Task prompt:
Your reply should consist solely of the number of lines in the data that contain "available".

Extracted records:
%%

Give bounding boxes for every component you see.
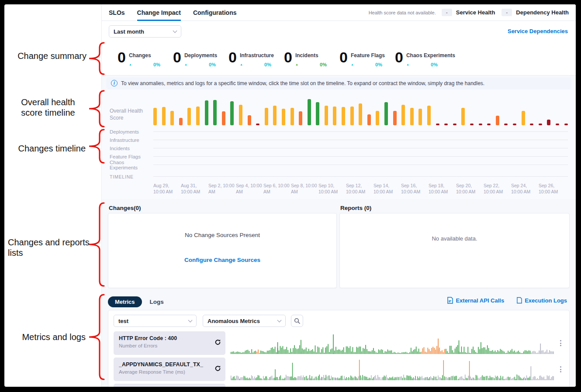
- health-score-bar[interactable]: [461, 108, 465, 125]
- health-score-bar[interactable]: [342, 107, 345, 125]
- service-dependencies-link[interactable]: Service Dependencies: [508, 28, 568, 34]
- health-score-bar[interactable]: [333, 107, 336, 125]
- health-score-bar[interactable]: [265, 108, 268, 125]
- health-score-bar[interactable]: [410, 108, 414, 125]
- timeline-row-infrastructure[interactable]: Infrastructure: [102, 136, 576, 144]
- row-label: Chaos Experiments: [102, 160, 153, 170]
- metric-sparkline-chart[interactable]: [231, 331, 554, 355]
- health-score-bar[interactable]: [418, 109, 422, 125]
- metric-tile[interactable]: _APPDYNAMICS_DEFAULT_TX_ Average Respons…: [114, 358, 225, 381]
- health-score-bar[interactable]: [564, 124, 568, 125]
- metric-sparkline-chart[interactable]: [231, 358, 554, 381]
- summary-pct: 0%: [320, 62, 327, 67]
- configure-change-sources-link[interactable]: Configure Change Sources: [184, 257, 260, 263]
- changes-timeline-rows: Deployments Infrastructure Incidents Fea…: [102, 127, 576, 169]
- summary-pct: 0%: [431, 62, 438, 67]
- timeline-row-deployments[interactable]: Deployments: [102, 127, 576, 136]
- summary-item-feature-flags: 0 Feature Flags ▲0%: [339, 50, 395, 67]
- health-score-bar[interactable]: [179, 118, 183, 125]
- health-score-bar[interactable]: [513, 124, 516, 125]
- metric-tile[interactable]: [114, 384, 225, 387]
- health-score-bar[interactable]: [256, 124, 259, 125]
- subheader: Last month Service Dependencies: [102, 21, 576, 41]
- info-banner-text: To view anomalies, metrics and logs for …: [121, 80, 484, 86]
- health-score-bar[interactable]: [187, 108, 191, 125]
- metrics-links: External API Calls Execution Logs: [435, 297, 567, 304]
- health-score-bar[interactable]: [282, 109, 285, 125]
- metric-tile[interactable]: HTTP Error Code : 400 Number of Errors: [114, 331, 225, 355]
- row-menu-button[interactable]: [554, 331, 567, 355]
- health-score-bar[interactable]: [308, 99, 311, 125]
- health-score-bar[interactable]: [316, 102, 319, 125]
- health-score-bar[interactable]: [230, 101, 234, 125]
- summary-value: 0: [173, 50, 181, 67]
- chevron-down-icon: [173, 28, 177, 33]
- trend-up-icon: ▲: [351, 63, 354, 66]
- health-score-note: Health score data not available.: [369, 10, 436, 15]
- summary-pct: 0%: [264, 62, 271, 67]
- health-score-bar[interactable]: [444, 124, 448, 125]
- health-score-bar[interactable]: [393, 111, 397, 125]
- health-score-bar[interactable]: [376, 111, 379, 125]
- timeline-date-label: Sep 2, 10:00 AM: [208, 182, 236, 195]
- health-score-bar[interactable]: [496, 116, 499, 125]
- health-score-bar[interactable]: [359, 103, 362, 125]
- health-score-bar[interactable]: [470, 124, 474, 125]
- health-score-bar[interactable]: [384, 102, 388, 125]
- tab-logs[interactable]: Logs: [150, 299, 164, 305]
- trend-up-icon: ▲: [295, 63, 298, 66]
- row-menu-button[interactable]: [554, 358, 567, 381]
- timeline-row-feature-flags[interactable]: Feature Flags: [102, 152, 576, 161]
- health-score-bar[interactable]: [213, 100, 217, 125]
- health-score-bar[interactable]: [547, 120, 550, 125]
- health-score-bar[interactable]: [162, 107, 166, 125]
- tab-configurations[interactable]: Configurations: [193, 4, 237, 21]
- metric-title: _APPDYNAMICS_DEFAULT_TX_: [119, 361, 211, 368]
- tab-slos[interactable]: SLOs: [109, 4, 125, 21]
- metric-filter-select[interactable]: Anomalous Metrics: [203, 315, 286, 327]
- timeline-row-chaos-experiments[interactable]: Chaos Experiments: [102, 161, 576, 169]
- health-score-bar[interactable]: [522, 111, 525, 125]
- metric-title: HTTP Error Code : 400: [119, 335, 211, 341]
- row-label: Infrastructure: [102, 138, 153, 143]
- health-score-bar[interactable]: [401, 105, 405, 125]
- time-range-select[interactable]: Last month: [109, 25, 181, 38]
- health-score-bar[interactable]: [556, 124, 559, 125]
- timeline-row-incidents[interactable]: Incidents: [102, 144, 576, 152]
- search-button[interactable]: [291, 315, 303, 327]
- health-score-bar[interactable]: [436, 124, 439, 125]
- health-score-bar[interactable]: [325, 106, 328, 125]
- tab-metrics[interactable]: Metrics: [108, 296, 142, 307]
- tab-change-impact[interactable]: Change Impact: [137, 4, 181, 21]
- health-score-bar[interactable]: [273, 106, 277, 125]
- health-score-bar[interactable]: [530, 124, 533, 125]
- health-score-bar[interactable]: [205, 100, 208, 125]
- health-score-bar[interactable]: [222, 111, 225, 125]
- timeline-date-label: Sep 26, 10:00 AM: [539, 182, 566, 195]
- health-score-bar[interactable]: [487, 124, 491, 125]
- health-score-bar[interactable]: [239, 105, 242, 125]
- service-select[interactable]: test: [114, 315, 197, 327]
- health-score-bar[interactable]: [539, 124, 542, 125]
- metrics-card: test Anomalous Metrics: [108, 310, 570, 387]
- health-score-bar[interactable]: [504, 124, 508, 125]
- health-score-bar[interactable]: [299, 111, 302, 125]
- health-score-bar[interactable]: [290, 108, 294, 125]
- metric-row-http-error-400: HTTP Error Code : 400 Number of Errors: [114, 331, 567, 355]
- timeline-date-label: Sep 14, 10:00 AM: [374, 182, 401, 195]
- execution-logs-link[interactable]: Execution Logs: [516, 297, 567, 304]
- health-score-bar[interactable]: [153, 108, 157, 125]
- refresh-icon[interactable]: [214, 339, 221, 347]
- refresh-icon[interactable]: [214, 365, 221, 374]
- health-score-bar[interactable]: [196, 107, 200, 125]
- health-score-bar[interactable]: [479, 124, 482, 125]
- summary-label: Changes: [129, 52, 151, 58]
- health-score-cluster: Health score data not available. - Servi…: [369, 9, 569, 16]
- health-score-bar[interactable]: [350, 107, 354, 125]
- health-score-bar[interactable]: [248, 115, 251, 125]
- health-score-bar[interactable]: [427, 106, 431, 125]
- health-score-bar[interactable]: [453, 124, 456, 125]
- health-score-bar[interactable]: [170, 111, 174, 125]
- external-api-calls-link[interactable]: External API Calls: [447, 297, 504, 304]
- health-score-bar[interactable]: [367, 114, 371, 125]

%%

Result for this exercise:
2